Trepanation war weit verbreitet

Die Entdeckung von 12-Schädeln ist außergewöhnlich, wo immer sie entdeckt wurden. Und die Tatsache, dass sie in einem winzigen, weiten Gebiet Russlands gefunden wurden, bietet eine sehr wahrscheinliche Verbindung zwischen ihnen. Wenn zwischen ihnen keine Verbindung besteht, erscheint sie aufgrund der selten durchgeführten Trepanation in einem solchen Ausmaß und in diesem Umfang äußerst gering. E Batieva und J. Gresky wissen gemeinsam mit ihren Kollegen, dass es sehr schwierig ist, das Zentrum der rituellen Trepanation in Südrussland zu beweisen, aber eine solche Gruppe von Schädeln mit ungewöhnlicher Trepanation bietet diese Theorie.

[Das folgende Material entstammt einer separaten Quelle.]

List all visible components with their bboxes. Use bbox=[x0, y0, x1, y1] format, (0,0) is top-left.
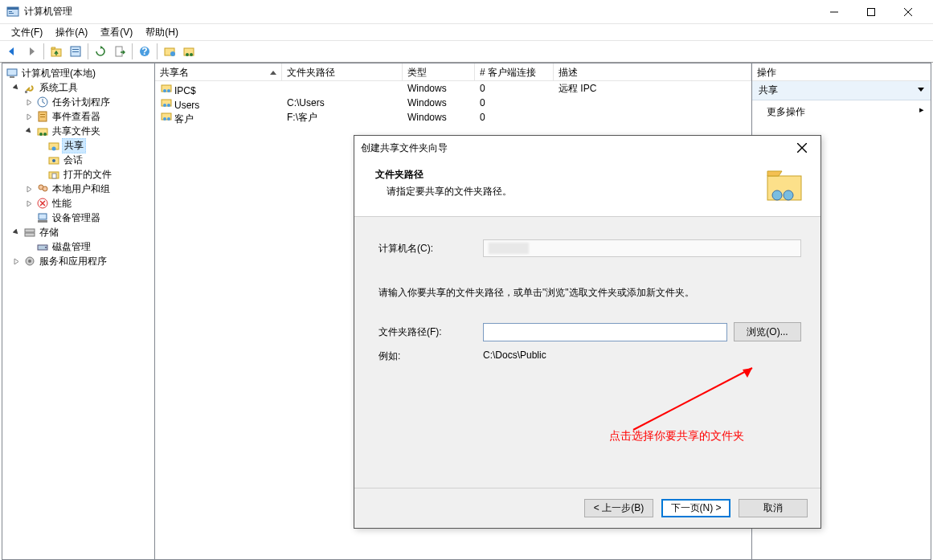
wizard-close-button[interactable] bbox=[790, 143, 814, 153]
toolbar-share-wizard-button[interactable] bbox=[180, 43, 198, 60]
column-connections[interactable]: # 客户端连接 bbox=[475, 63, 554, 80]
expand-icon[interactable] bbox=[23, 96, 35, 108]
svg-point-51 bbox=[163, 104, 166, 107]
svg-point-16 bbox=[170, 51, 175, 56]
toolbar-export-button[interactable] bbox=[111, 43, 129, 60]
tree-shared-folders[interactable]: 共享文件夹 bbox=[4, 124, 153, 138]
collapse-icon[interactable] bbox=[10, 82, 22, 93]
tree-sessions[interactable]: 会话 bbox=[4, 153, 153, 167]
column-description[interactable]: 描述 bbox=[554, 63, 751, 80]
annotation-text: 点击选择你要共享的文件夹 bbox=[609, 429, 744, 444]
expand-icon[interactable] bbox=[23, 183, 35, 194]
event-icon bbox=[36, 110, 49, 123]
tree-device-manager[interactable]: 设备管理器 bbox=[4, 211, 153, 225]
expand-icon[interactable] bbox=[10, 255, 22, 267]
clock-icon bbox=[36, 96, 49, 108]
actions-header: 操作 bbox=[752, 63, 931, 81]
svg-point-54 bbox=[163, 117, 166, 121]
wizard-subheading: 请指定要共享的文件夹路径。 bbox=[375, 185, 764, 198]
svg-rect-5 bbox=[868, 8, 875, 15]
computer-name-field bbox=[483, 239, 801, 257]
svg-point-48 bbox=[163, 89, 166, 92]
shares-icon bbox=[47, 139, 60, 152]
actions-more[interactable]: 更多操作 bbox=[752, 100, 931, 124]
table-row[interactable]: UsersC:\UsersWindows0 bbox=[155, 96, 751, 110]
computer-name-label: 计算机名(C): bbox=[379, 242, 483, 255]
wizard-title: 创建共享文件夹向导 bbox=[361, 141, 790, 155]
menu-action[interactable]: 操作(A) bbox=[49, 24, 94, 41]
wizard-instruction: 请输入你要共享的文件夹路径，或单击"浏览"选取文件夹或添加新文件夹。 bbox=[379, 286, 801, 300]
svg-rect-39 bbox=[39, 214, 47, 219]
window-maximize-button[interactable] bbox=[853, 0, 890, 24]
menu-bar: 文件(F) 操作(A) 查看(V) 帮助(H) bbox=[0, 24, 933, 40]
svg-rect-35 bbox=[52, 174, 56, 178]
wizard-cancel-button[interactable]: 取消 bbox=[739, 499, 808, 517]
wizard-back-button[interactable]: < 上一步(B) bbox=[584, 499, 653, 517]
toolbar-refresh-button[interactable] bbox=[92, 43, 109, 60]
expand-icon[interactable] bbox=[23, 111, 35, 122]
tree-services-apps[interactable]: 服务和应用程序 bbox=[4, 254, 153, 268]
svg-rect-21 bbox=[10, 76, 14, 78]
svg-point-44 bbox=[45, 247, 47, 248]
tree-disk-mgmt[interactable]: 磁盘管理 bbox=[4, 239, 153, 254]
svg-point-46 bbox=[28, 260, 31, 263]
svg-rect-1 bbox=[7, 7, 18, 10]
toolbar-help-button[interactable]: ? bbox=[136, 43, 153, 60]
disk-icon bbox=[36, 240, 49, 253]
svg-text:?: ? bbox=[141, 46, 147, 57]
toolbar-new-share-button[interactable] bbox=[161, 43, 178, 60]
svg-rect-11 bbox=[72, 51, 79, 52]
folder-path-label: 文件夹路径(F): bbox=[379, 325, 483, 339]
tree-event-viewer[interactable]: 事件查看器 bbox=[4, 109, 153, 124]
performance-icon bbox=[36, 197, 49, 210]
users-icon bbox=[36, 182, 49, 195]
menu-view[interactable]: 查看(V) bbox=[94, 24, 139, 41]
tree-system-tools[interactable]: 系统工具 bbox=[4, 80, 153, 95]
collapse-icon[interactable] bbox=[23, 125, 35, 137]
browse-button[interactable]: 浏览(O)... bbox=[734, 322, 801, 341]
toolbar-back-button[interactable] bbox=[3, 43, 21, 60]
toolbar-forward-button[interactable] bbox=[23, 43, 40, 60]
tree-storage[interactable]: 存储 bbox=[4, 225, 153, 239]
example-value: C:\Docs\Public bbox=[483, 349, 546, 363]
wizard-heading: 文件夹路径 bbox=[375, 168, 764, 185]
app-icon bbox=[6, 6, 19, 18]
svg-rect-26 bbox=[40, 116, 45, 117]
folder-path-input[interactable] bbox=[483, 323, 727, 341]
wizard-titlebar[interactable]: 创建共享文件夹向导 bbox=[354, 136, 820, 160]
tree-performance[interactable]: 性能 bbox=[4, 196, 153, 211]
svg-point-29 bbox=[43, 133, 47, 136]
collapse-icon[interactable] bbox=[10, 227, 22, 238]
svg-point-31 bbox=[52, 147, 56, 151]
expand-icon[interactable] bbox=[23, 198, 35, 209]
svg-rect-40 bbox=[38, 220, 47, 223]
tree-task-scheduler[interactable]: 任务计划程序 bbox=[4, 95, 153, 109]
window-minimize-button[interactable] bbox=[816, 0, 853, 24]
toolbar-up-button[interactable] bbox=[47, 43, 65, 60]
table-row[interactable]: 客户F:\客户Windows0 bbox=[155, 110, 751, 125]
wizard-next-button[interactable]: 下一页(N) > bbox=[661, 499, 730, 517]
example-label: 例如: bbox=[379, 349, 483, 363]
actions-section-shares[interactable]: 共享 bbox=[752, 81, 931, 100]
tree-root[interactable]: 计算机管理(本地) bbox=[4, 66, 153, 80]
tree-shares[interactable]: 共享 bbox=[4, 138, 153, 153]
navigation-tree[interactable]: 计算机管理(本地) 系统工具 任务计划程序 事件查看器 共享文件夹 bbox=[2, 63, 155, 559]
column-type[interactable]: 类型 bbox=[403, 63, 475, 80]
svg-rect-42 bbox=[25, 233, 35, 236]
shared-folder-icon bbox=[36, 125, 49, 137]
svg-point-59 bbox=[772, 190, 782, 200]
tree-open-files[interactable]: 打开的文件 bbox=[4, 167, 153, 182]
tree-local-users[interactable]: 本地用户和组 bbox=[4, 182, 153, 196]
svg-point-37 bbox=[43, 186, 47, 191]
computer-icon bbox=[6, 67, 18, 80]
toolbar-properties-button[interactable] bbox=[67, 43, 84, 60]
svg-rect-25 bbox=[40, 114, 45, 115]
column-name[interactable]: 共享名 bbox=[155, 63, 282, 80]
menu-help[interactable]: 帮助(H) bbox=[139, 24, 185, 41]
list-header: 共享名 文件夹路径 类型 # 客户端连接 描述 bbox=[155, 63, 751, 81]
window-close-button[interactable] bbox=[890, 0, 927, 24]
storage-icon bbox=[23, 226, 36, 239]
menu-file[interactable]: 文件(F) bbox=[5, 24, 49, 41]
column-path[interactable]: 文件夹路径 bbox=[282, 63, 403, 80]
table-row[interactable]: IPC$Windows0远程 IPC bbox=[155, 81, 751, 96]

Der Experte für Trepanation in Russland ist Marie Mednik von der Moskauer Akademie der Wissenschaften. M. Mednik glaubt, dass in einem bestimmten und gefährlichen Gebiet von Krania Trepanation durchgeführt wurde, um eine Art Transformation zu erreichen. Er glaubt, dass Trepanation in diesem Bereich des Schädels dazu beigetragen hat, außergewöhnliche Fähigkeiten zu erlangen, die die allgemeine Bevölkerung nicht hatte. Wir können also nur spekulieren, warum diese gesunden 12-Patienten eine ungewöhnliche und gefährliche Wandlung durchgemacht haben. Aber dank dieser trepatorischen Löcher können wir über das Schicksal von Menschen nachdenken, die Trepanation erlebt haben.

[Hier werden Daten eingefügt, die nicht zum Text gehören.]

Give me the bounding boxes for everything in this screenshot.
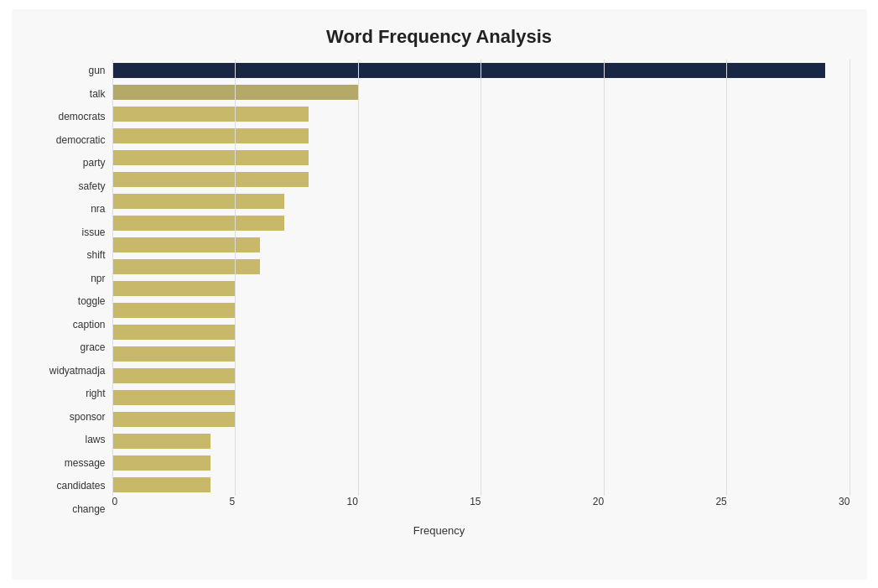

Einer der 12-Schädel, der am Standort Rostov begraben wurde, gehörte einer jungen, vermutlich 25-jährigen Frau. Ihr Schädel zeigte keine Anzeichen einer Heilung. Dies deutet darauf hin, dass eine Frau entweder während oder kurz nach der Operation starb. Die verbleibenden Schädel zeigten jedoch, dass ihre Besitzer die Operation überlebt haben. Die Knochen dieser Schädel hatten die Ränder der Löcher geheilt, obwohl der Knochen noch nie ganz gewachsen war. Drei dieser 12-Schädel zeigten nur eine schwache Heilung, was bedeutet, dass diese Personen die Operation um etwa zwei bis acht Wochen überstanden haben. Diese Schädel gehörten Frauen zwischen 20 und 35. Die dritte Person war älter, mit einem Alter zwischen 50 und 70-Jahren, deren Geschlecht nicht identifiziert werden konnte. Die anderen acht Schädel zeigten eine relativ fortgeschrittene Lochheilung, was darauf schließen lässt, dass diese Personen die Operation um etwa weitere 4-Jahre überstanden hatten.

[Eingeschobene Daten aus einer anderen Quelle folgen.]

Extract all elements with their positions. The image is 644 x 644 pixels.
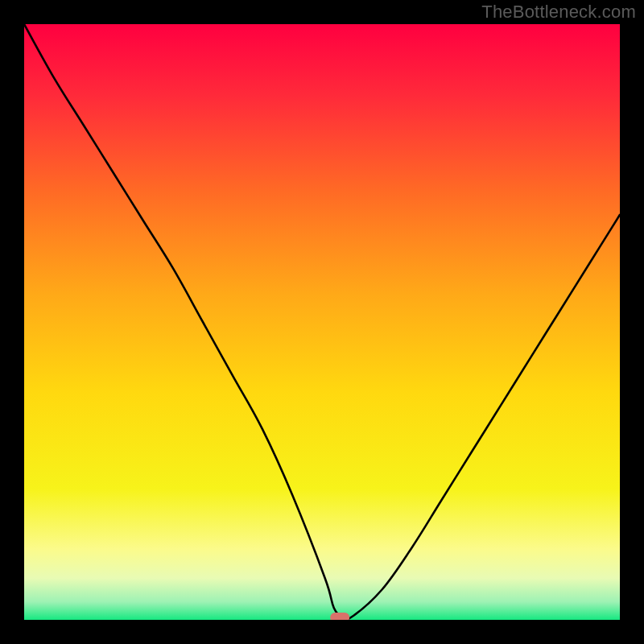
chart-frame: TheBottleneck.com bbox=[0, 0, 644, 644]
optimal-marker bbox=[330, 613, 349, 620]
bottleneck-chart bbox=[24, 24, 620, 620]
gradient-background bbox=[24, 24, 620, 620]
plot-area bbox=[24, 24, 620, 620]
watermark-text: TheBottleneck.com bbox=[481, 2, 636, 23]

War Trepanation ein Ritual?

Interessant ist auch das Schicksal der ersten Menschen aus dem Massengrab, die E. Batievu mit seiner bizarren Trepanation eroberten. Zwei Männer, zwei Frauen und ein junges Teenager-Mädchen haben jahrelang mit ihrem Loch überlebt. Das geschätzte Alter eines jugendlichen Mädchens liegt zwischen 14 und 16. Dies bedeutet, dass sie sich vor ungefähr 12 Jahren schon einmal geschält hatte. Natürlich besteht immer noch die Möglichkeit, dass diese Menschen an der Krankheit oder einer Verletzung leiden und acht von ihnen wahrscheinlich geholfen haben. Es ist aber auch möglich, dass E. Batieva und ihre Kollegen zu Recht die Trepanation als rein rituellen Akt geltend machen. Welchen Nutzen es für die operierten Personen hat, wenn überhaupt, kann kaum argumentiert werden.